11/5/11

Un asesinato, la carta de un Nobel a otro y la necesidad de escuchar otra voz

Adolfo Pérez Esquivel le mandó una carta abierta a Barack Obama. En ella, le recrimina que haya apelado a asesinar al terrorista Osama Bin Laden en lugar de juzgarlo, para escuchar sus argumentos y someterlo a la Justicia occidental. La carta "voló" (y lo sigue haciendo) por las redes sociales. La necesidad de escuchar otras voces y la invitación al acto complejo de pensar.

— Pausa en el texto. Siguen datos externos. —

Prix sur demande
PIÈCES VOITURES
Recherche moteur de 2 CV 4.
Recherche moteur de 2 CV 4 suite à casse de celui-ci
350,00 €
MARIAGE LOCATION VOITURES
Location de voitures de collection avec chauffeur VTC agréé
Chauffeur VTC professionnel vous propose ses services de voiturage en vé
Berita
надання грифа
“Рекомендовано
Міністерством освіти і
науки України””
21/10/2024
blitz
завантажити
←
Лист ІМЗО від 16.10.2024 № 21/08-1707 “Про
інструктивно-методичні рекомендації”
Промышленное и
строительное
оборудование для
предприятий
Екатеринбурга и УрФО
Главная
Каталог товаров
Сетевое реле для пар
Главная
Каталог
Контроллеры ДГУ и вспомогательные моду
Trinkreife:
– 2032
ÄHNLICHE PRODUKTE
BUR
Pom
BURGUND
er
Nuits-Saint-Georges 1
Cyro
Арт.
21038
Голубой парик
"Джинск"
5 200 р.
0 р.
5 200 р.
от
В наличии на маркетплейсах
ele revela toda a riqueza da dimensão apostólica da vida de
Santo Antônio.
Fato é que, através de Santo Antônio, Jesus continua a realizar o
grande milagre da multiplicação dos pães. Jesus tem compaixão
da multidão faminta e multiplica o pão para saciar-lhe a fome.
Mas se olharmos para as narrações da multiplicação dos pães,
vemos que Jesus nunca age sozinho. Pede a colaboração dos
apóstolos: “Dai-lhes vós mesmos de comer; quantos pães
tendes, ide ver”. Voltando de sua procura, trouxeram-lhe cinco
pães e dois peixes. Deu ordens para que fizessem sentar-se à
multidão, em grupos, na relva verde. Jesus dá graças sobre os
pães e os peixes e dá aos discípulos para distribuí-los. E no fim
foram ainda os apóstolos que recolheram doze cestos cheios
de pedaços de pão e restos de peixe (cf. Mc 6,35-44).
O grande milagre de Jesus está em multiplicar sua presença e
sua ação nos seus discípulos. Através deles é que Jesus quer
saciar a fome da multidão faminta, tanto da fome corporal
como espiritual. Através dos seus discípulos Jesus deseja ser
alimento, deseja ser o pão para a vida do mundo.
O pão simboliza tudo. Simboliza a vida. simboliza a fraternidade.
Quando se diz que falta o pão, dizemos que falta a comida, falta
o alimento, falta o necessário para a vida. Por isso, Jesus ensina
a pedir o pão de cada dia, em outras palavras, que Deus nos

                                Barack Obama. Adolfo Pérez Esquivel

El día en que se anunció el asesinato de Osama Bin Laden casi no hubo posibilidad de escuchar voces disonantes. Si buscamos en Google aquel momento, se reproducirá en nuestra pantalla la increíble realidad de lo que significa una voz única, multiplicada por miles. Todos los medios hicimos propia, como si realmente fuésemos testigos del hecho, la versión oficial. 

Todos hablamos de una mansión, aunque ante nuestros ojos se viera una casa grande y poco más que eso. Todos dijimos que la esposa del terrorista había sido utilizada como escudo y nos sorprendimos cuando esa mujer salió por otros medios, alternativos a los que estábamos prestando atención, viva, sana; viuda y dolorida.

Tal vez sea porque la fuerza por hacer escuchar una única voz fue tan fuerte que la carta de Adolfo Pérez Esquivel a Barack Obama repercutió tanto.

El argentino que recibió el Premio Nobel de la Paz en 1980 le envió una carta abierta al presidente estadounidense que también lo recibiera, recientemente, y que se reivindicó como quien hizo “justicia” mandando a ultimar a Bin Laden.

“No buscaron detenerlo y juzgarlo por los crímenes supuestamente cometidos, lo que genera mayor duda; el objetivo fue asesinarlo”, dijo Pérez Esquivel en uno de los primeros párrafos, de una carta que corrió por las redes sociales –valga el uso de la usual comparación- como reguero de pólvora.

La queja de Pérez Esquivel es justa y, aunque a muchos lectores de MDZ les molestó el llamado a la reflexión, la eliminación de la versión única y la convocatoria a pensar, abre la posibilidad no de que aquel homicidio haya resultado falso, sino que:

- Pueda ser discutido, ya que se empleó el término “justicia” para fundamentarlo;
- Pueda ser analizado, ya que un Estado se arrogó el poder de policía universal sin que nadie se lo haya otorgado;

- Pueda ser repudiado, por qué no, como herramienta al alcance de la mano de un Estado en un mundo cuya sección “occidental y cristiana” apuesta en sus normas al juicio justo y en igualdad de condiciones, aun para los criminales.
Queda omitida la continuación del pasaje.